By the time the researchers were done, they had tiny nanoscale, rabbit-shaped DNA on their hands. "All the DNA strands find their right place in the structure," says Björn Högberg, a chemical engineer at the Karolinska Institute in Sweden and a co-author of the study.

A ball, a nicked torus, a rod, a helix, a waving stickman, a bottle, and a version of the Stanford bunny. (Högberg et al, 2015)

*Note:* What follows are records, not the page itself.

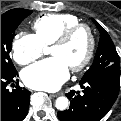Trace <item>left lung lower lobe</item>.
Masks as SVG:
<instances>
[{
    "label": "left lung lower lobe",
    "mask_w": 121,
    "mask_h": 121,
    "mask_svg": "<svg viewBox=\"0 0 121 121\" xmlns=\"http://www.w3.org/2000/svg\"><path fill=\"white\" fill-rule=\"evenodd\" d=\"M83 95L71 90L66 94L71 100L68 110L59 111L61 121H99L114 104L120 89V79L96 76L80 81Z\"/></svg>",
    "instance_id": "left-lung-lower-lobe-1"
}]
</instances>
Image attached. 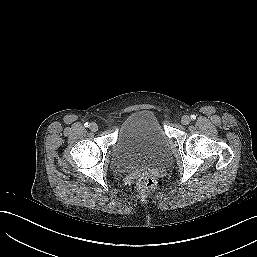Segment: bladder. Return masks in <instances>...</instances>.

"[This] has not been done before, it is novel and surprising," says Thorsten Schmidt, a chemist at the Dresden University of Technology who didn't work on the study. "In fact, we have a very related study under review at the moment and the only bad aspect of Björn Högberg’s study is that they were faster than us."

"The only bad aspect of Björn Högberg’s study is that they were faster than us."

The bunny, while cute, wasn’t the point of the study. Rather, it’s a demonstration that scientists can automatically generate a DNA sequence to form a complex shape — the closest thing to 3D printing on a very tiny scale. "It’s almost a one-click procedure," Högberg says. And if scientists can fully automate the process, they’ll have a real DNA printer at their disposal — one that could, among other things, make drugs easier to deliver to the right places in the body.

Actually, there are a lot of ideas about how these techniques could be used. In addition to drug delivery, researchers are working on coating the DNA structures with non-biological materials, like gold, that react when the structure comes in contact with light.

Drug delivery methods and gold-covered DNA

But at this point, the bunny and the bottle don't do all that much. "We're not really concerned with the genetic information," Högberg says. "We're using DNA purely as a construction material."

Now that the study has been published, the researchers want to find a way to make their own construction materials. That may mean using natural DNA — taken from a plant or bacteria that they cultivate themselves — instead of synthetic DNA, Högberg says.

"We're getting very good at making structures at the nanoscale," Högberg says. Researchers just need to find a way to make lots tiny DNA bunnies cheaply — and all at once.